Önce, Amerikan Dışişleri tarafından reddedilen kritik bir önerinin arka planını, sonra Fırat Kalkanı Harekâtı'nın, ABD'ye temas eden yönlerindeki tuhaflıkları anlatmak istiyorum.
Bugün öğreniyoruz ki ABD'li diplomatlar, "Kürt sorununu izlemek ve hatta süreçlere müdahil olmak!" üzere Washington'a bir proje sunmuşlar.
Gerekçeleri, "görünüşte masum!" ama gerçekte kriz çıkaracak kadar tehlikeli.
ABD'nin iç çalışması olsa da 4 ülkeyi yakından ilgilendiriyor. ABD diplomasisi, Türkiye'yi, "Avrupa Masası" kapsamında raporluyor.
Irak, İran ve Suriye ise tahmin edileceği gibi "Ortadoğu Masası"nın konusu. Dışişleri'ne deniyor ki...
"Türkiye, Irak, İran ve Suriye'de Kürt nüfus var. Kürtlerle ilgili gelişmeler dinamik olduğu kadar stratejik.
Bir 'Kürt Masası' kurulsun.

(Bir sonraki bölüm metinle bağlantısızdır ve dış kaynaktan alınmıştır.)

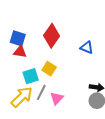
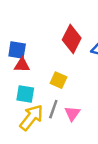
red diamond: (52, 36) -> (72, 39), moved
cyan square: (31, 76) -> (25, 94), moved, turned 35

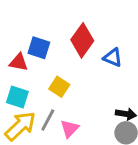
blue square: (17, 50) -> (39, 48), moved

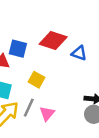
red diamond: (82, 40) -> (53, 40), turned 76

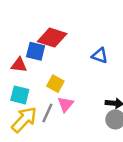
red diamond: (53, 40) -> (52, 38), moved
pink triangle: (47, 114) -> (66, 104), moved

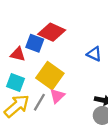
yellow square: (55, 84) -> (50, 76), size x1.6

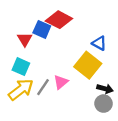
red triangle: (18, 54) -> (25, 39), turned 42
yellow square: (50, 76) -> (88, 65), moved

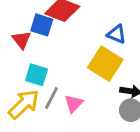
cyan square: (21, 67) -> (37, 75), moved
pink triangle: (61, 82) -> (74, 104), moved

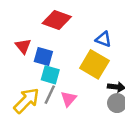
blue square: (42, 25) -> (43, 56), moved
cyan square: (37, 75) -> (50, 75), moved

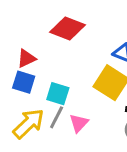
red triangle: (23, 46) -> (26, 58), turned 42
blue square: (43, 56) -> (24, 82), moved

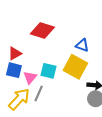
cyan square: (58, 94) -> (48, 71), moved
pink triangle: (79, 123) -> (30, 77), moved

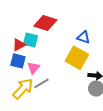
cyan square: (48, 71) -> (31, 40), moved
gray line: (39, 93) -> (42, 83), turned 35

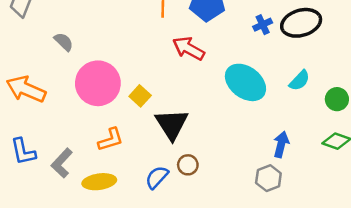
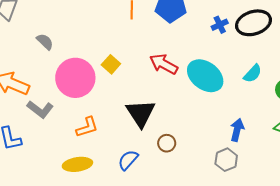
red arrow: (189, 48) -> (164, 64), moved
yellow square: (140, 96) -> (111, 64), moved
gray L-shape: (62, 163) -> (40, 109), moved, turned -95
brown circle: (188, 165) -> (167, 143), moved

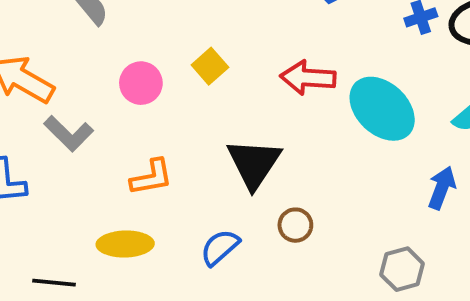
red arrow: (164, 64) -> (308, 78), turned -32
pink circle: (75, 78) -> (141, 83), size x0.6
blue arrow: (237, 130) -> (442, 188), moved

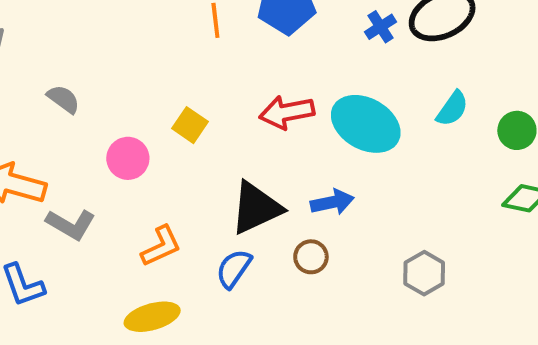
black triangle: (254, 164) -> (256, 208), turned 46
blue arrow: (442, 188) -> (332, 202), moved, turned 72
blue semicircle: (220, 247) -> (234, 269), moved

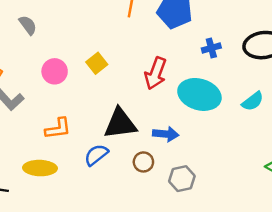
blue cross: (381, 27) -> (211, 48), moved
red arrow: (287, 112) -> (156, 73), turned -76
cyan ellipse: (366, 124) -> (199, 94), turned -30
gray hexagon: (424, 273) -> (182, 179), moved

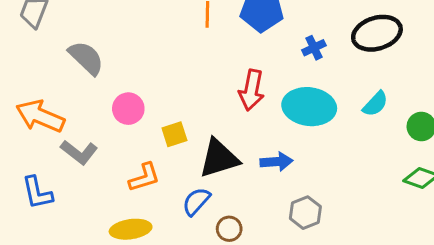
gray semicircle: (28, 25) -> (86, 58), size x1.5
yellow square: (97, 63) -> (174, 134), moved, turned 30
brown circle: (143, 162) -> (229, 229), moved

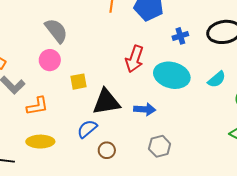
gray semicircle: (86, 58) -> (56, 31), moved
orange L-shape: (144, 177) -> (37, 106), moved

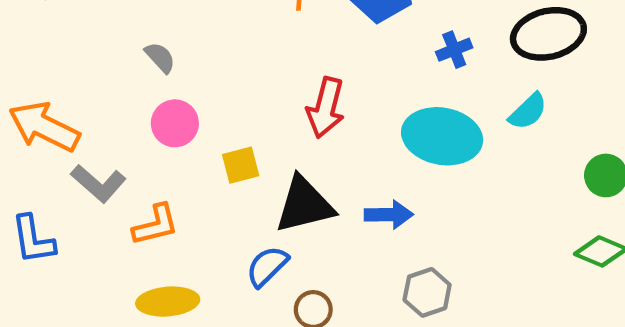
gray semicircle: (56, 31) -> (160, 57), moved, size x0.6
red arrow: (134, 59) -> (326, 108), moved
cyan semicircle: (217, 79) -> (528, 111), moved

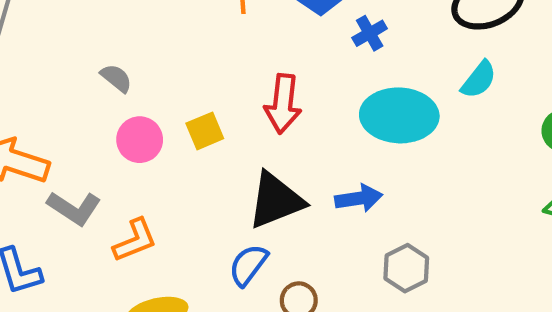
blue cross: (454, 50) -> (370, 33), moved
yellow square: (241, 165) -> (205, 131), moved

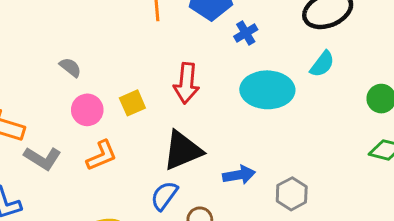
blue arrow: (359, 198) -> (239, 175), moved
orange L-shape: (135, 240) -> (102, 156), moved
gray hexagon: (406, 268) -> (292, 194), moved

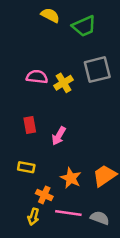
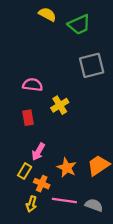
pink semicircle: (37, 77) -> (33, 85), moved
yellow cross: (64, 83) -> (60, 105), moved
pink arrow: (59, 136) -> (38, 152), moved
yellow rectangle: (26, 167) -> (25, 171), moved, turned -70

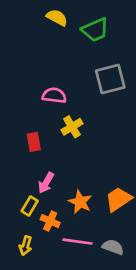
pink semicircle: (33, 85) -> (54, 95), moved
yellow arrow: (31, 204) -> (26, 246), moved

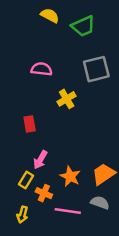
pink semicircle: (54, 95) -> (42, 69), moved
yellow cross: (72, 127) -> (67, 99), moved
gray semicircle: (113, 247) -> (100, 203), moved

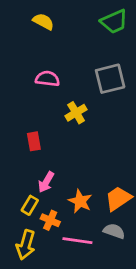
yellow semicircle: (50, 15) -> (43, 22), moved
green trapezoid: (83, 26) -> (114, 22), moved
yellow arrow: (22, 215) -> (26, 245), size x1.5

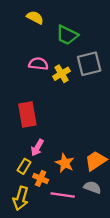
green trapezoid: (114, 22) -> (67, 35), moved, turned 50
yellow cross: (76, 113) -> (62, 74), moved
red rectangle: (34, 141) -> (27, 115), size x1.6

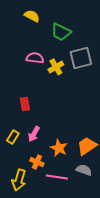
red rectangle: (27, 115) -> (25, 104), size x0.6
yellow rectangle: (24, 166) -> (13, 137), moved

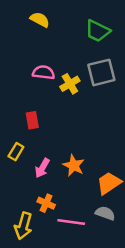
green trapezoid: (61, 32) -> (98, 31), moved
red rectangle: (25, 104) -> (32, 120), moved
yellow rectangle: (13, 137) -> (16, 152), moved
orange star: (59, 148) -> (74, 165), moved

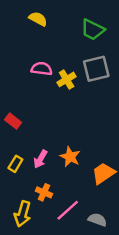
red rectangle: (32, 120) -> (13, 121), moved, turned -42
yellow rectangle: (16, 152) -> (15, 164), moved
gray semicircle: (105, 213) -> (97, 220), moved
pink line: (71, 222) -> (68, 210), turned -50

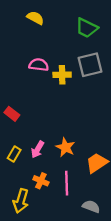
yellow cross: (67, 79) -> (62, 75), turned 30
pink line: (68, 210) -> (67, 183), moved, turned -50

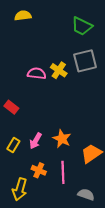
yellow semicircle: (35, 18) -> (23, 16), moved, turned -35
pink semicircle: (39, 65) -> (37, 73), moved
yellow cross: (62, 75) -> (59, 70), turned 35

Dört ülkedeki Kürt dosyası tek elden yönetilsin!"
Bu, özünde 4 parçalı Kürdistan planının altyapısı olarak da okunabilir. Lakin...
ABD Dışişleri'nin, bu öneriye -konjonktürel kalmaması- gereken karşı çıkışı, Türkiye açısından önemli. Washington'ın, "Türkiye, Avrupa Masası'nda kalacak.
Türkiye'deki Kürt nüfusa yönelik değerlendirmeler ise 'insan hakları' bağlamında takip edilecek!" biçiminde özetlenen duruşu bir kenara not edilmeli.
***
Anlaşılan o ki ABD'de hâlâ Beyaz Saray, Pentagon ve CIA arasında eşgüdüm yok.
Başkan Trump, sisteme hâkimiyet kurmaya çalışırken yerleşik nizamın bir dizi operasyonuna hedef oluyor.
Haliyle, Pentagon patentli ve Obama damgalı politikalar bu bölgenin kaderiyle oynuyor.
Bunun en somut örneği olarak, ABD Genelkurmay Başkanı
Joseph Dunford ile Genelkurmay Başkanı Org.
Hulusi Akar arasındaki "
Rakka Operasyonu" pazarlıkları gösteriliyor. Dunford'ın, terör örgütü YPG'siz harekât planlarına, "
Evet" deme gücünün sınırlı olduğu, bir tür "
askeri danışman" rolünde kaldığı belirtiliyor.
Irak ve Suriye dosyasındaki kilit isim ise ABD Merkez Kuvvetler Komutanı
Joseph Votel. Türkiye, Votel'i 15 Temmuz darbe girişiminden sonra yaptığı bir açıklama ile hatırlıyor:
"
Çok sayıda askeri liderle ilişkilerimiz var. Türkiye'de beraber çalıştığımız askeri isimlerin bazıları hapiste!"
Özetle... Votel o görevde olduğu, ABD
DEAŞ'la Mücadele Özel Temsilcisi
Brett McGurk eski yerinde durduğu sürece,
Türk-ABD ilişkilerinden "
YPG gölgesi"
kolay kolay kalkmaz.
Hatta... Başbakan
Binali Yıldırım'ın da işaret ettiği gibi, Suriye'de normalleşme sağlandıkça tüm yabancı güçler çekilmeli.
Ama (ABD'lilere) üs verilirse, o başka!
***
Ve dikkate değer bir başka bilgi.
(Ki bunun detaylarını bilahare yazacağım.) Şimdilik şu kadarını belirteyim...
Türkiye'nin Fırat Kalkanı Harekâtı, ABD'nin ön bilgisi ve işbirliği ile başlamış değil. Ancak ABD'liler, DEAŞ karşıtı uluslararası koalisyonu ve Türkiye'nin katkısını kullanarak harekâta bir noktadan katılmış durumdalar. Peki, "
Ne kadar katkı sağladılar?" diye sorulacak olursa tek bir örnek bile alandaki durumun, güvenilir müttefiklik ilişkisi ile bağdaşmadığını gösteriyor.
Uçuş izni verilen dönemde ABD İHA'larının 1.200 saatlik keşifle sadece 11 DEAŞ hedefi bildirmelerine karşın, 600 saatlik uçuşla Türk İHA'larının 136 DEAŞ hedefini tespit etmesi çok şeyi anlatıyor.